In this interview, Jadaliyya Co-Editor Noura Erakat joins MSNBC by phone to comment on the speech and to respond to US Congressman Brad Sherman, who explained that the demand of return for Palestinian refugees was equivalent to removing all Jews from the Middle East. 





MSNBC Host: Joining me now by phone, Noura Erakat, Human Rights Attorney and Professor at George Mason University. Noura I understand that you were listening to congressman Brad Sherman, just before the break. Do you care to respond to what congressman Sherman had to say?

Noura Erakat: Congressman Sherman told viewers and unfortunately, his constituents, that the end of an apartheid regime that distinguishes between Palestinians and Jewish Israelis and actually privileges Jewish Israelis as a matter of law, and an apartheid regime is the same thing as removing Jews from the entire Middle East. That is very disingenuous, that is dangerous, that is an outright lie, and irresponsible thing to say as a member of congress. Jews are part and parcel, an intricate fabric of the middle east from Yemen, Morocco, Syria, Lebanon, Tunisia, the rest of North Africa. This is not the same thing, and even Jews to stay in what is Palestine and Israel is absolutely fine. The request is to end an apartheid regime, not to remove Jewish people, those are two different things, and the conflation of those things is very dangerous and exactly why this conflict has become intractable.
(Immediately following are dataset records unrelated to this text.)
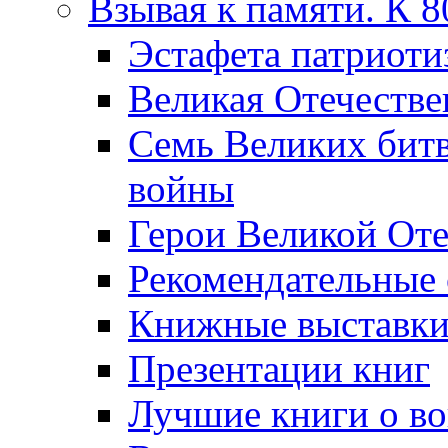
Взывая к памяти. К 
Эcтафета патриоти
Великая Отечестве
Семь Великих бит
войны
Герои Великой Оте
Рекомендательные
Книжные выставк
Презентации книг
Лучшие книги о в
MSNBC: Well professor I want to drill down on that a little bit with you. Obviously the Palestinians see the situation very differently than the Israeli Prime Minister. Why is the idea of recognizing Israel as a Jewish state being characterized as such a roadblock here?

NE: Israel demanded that Palestinians recognize it as a juridical reality which they did in 1987 and formally in the Oslo peace process in 1993. Israel has been recognized juridicaly and has existed as a state since 1948 and has been--entered the United Nations as a member state in 1949. So this idea that the—now demanding, upping this demand, moving the needle so that Palestinians are short yet again is basically like telling France, we do not want you to just recognize that France is for the French, or that the U.S. is for Americans but like saying, hey you have to recognize that the U.S. is for white Americans only or that France is for French Americans only. Right now within Israel, twenty percent of its population is not Jewish, they are Muslim and Christian Palestinian citizens of the state, who are treated as a fifth column. What happens when the state is not recognized as a state for Israelis, but is recognized as a state for Jews only? What happens to those Palestinians who are citizens of the state that are Christian and Muslim? Are we okay with that? As a country that separated in the first amendment, separated church and state, and believes in equality and believes in the treatment of people regardless of creed, color, religion. Are we okay with them saying that Israel is only for Jewish citizens? And not for all citizens of the state? I leave that up to your listeners and to your viewers. I certainly am not. And I think when Palestinian Authority, or Palestine refuses to recognize Israel as a Jewish state, it is for similar reasons. For the values that we uphold.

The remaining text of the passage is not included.